OK, enough said. This is not a story about plane crashes. This is a story about the kindness of strangers, and more specifically, the comfort of a stranger’s arm.
There was a study once reported in a psychology magazine about armrests and individual dominance on planes. You know what I mean. You find your seat, you put your stuff in the little pocket in front of you, you take off your shoes, maybe, and you buckle yourself in. Then you settle in and move your arm to the padded armrest — but the person in the seat next to you has gotten there first. So you recoil and wait for the moment when your rowmate has momentarily relinquished that perch and you quickly, but not too obviously, move your arm into position. Nicely done.

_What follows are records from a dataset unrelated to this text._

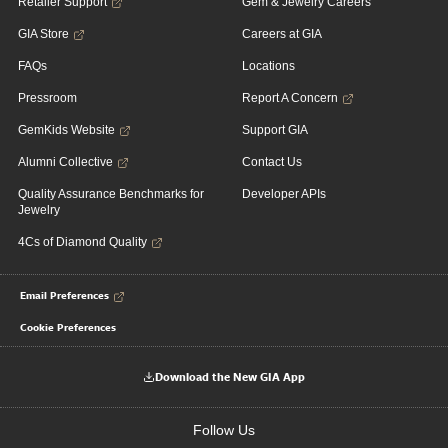
Retailer Support
Gem & Jewelry Careers
GIA Store
Careers at GIA
FAQs
Locations
Pressroom
Report A Concern
GemKids Website
Support GIA
Alumni Collective
Contact Us
Quality Assurance Benchmarks for
Developer APIs
Jewelry
4Cs of Diamond Quality
Email Preferences
Cookie Preferences
Download the New GIA App
Follow Us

But this story is not about that either.
I’m one of the few people who is grateful when another’s arm is on the armrest. This story is a tribute to all the arms, soft and strong, bare fleshed and clothed, that I have grabbed over the years in my attempt to hold on for dear life when an air pocket, or the grating sound of the landing gear, or continuous circling over a destination, or any number of lesser vibrations, terrify me.
Those sinewy, muscular, boney, silky, hairy, cashmered, cottoned, and polyestered limbs have been my pacifiers for years. Sometimes these unsuspecting souls don’t even know I’m there until of course, like a shark attack, I am. Grabbing hold is not a premeditated act. It’s spontaneous or maybe prophylactic. Just anticipating a bump that the captain says will come, but never does (a pet peeve of mine) can create a reflex action in me that puts a hold on my neighbor who, for that instant, is my BFF.
He might be a CEO like the one in first class whose arm was hijacked when we had to circle Toronto in a lightning storm, or a weight lifter like the guy whose bicep had a girth greater than my leg’s. Lovely. Perhaps he suffered less than the little lady who finally gave me a small crucifix to help calm my nerves. Then there was the teenager who let me share her music with an extra set of ear plugs. She did this all with one hand since I was holding onto the other.
I know I am not the only one who has used such tactics. Just this morning, for example, a friend was telling me about her flight to Chicago. Apparently she was surrounded by Marlboro men (the hockey kind). As they were taking off, one of them grabbed her arm in sheer terror.
My intrepid seatmates are my high-flying heroes. I owe them an eternal debt. They remain anonymous, kind folks who are probably grateful that I don’t have sharp nails. They will not be scarred for life, but they will be remembered forever.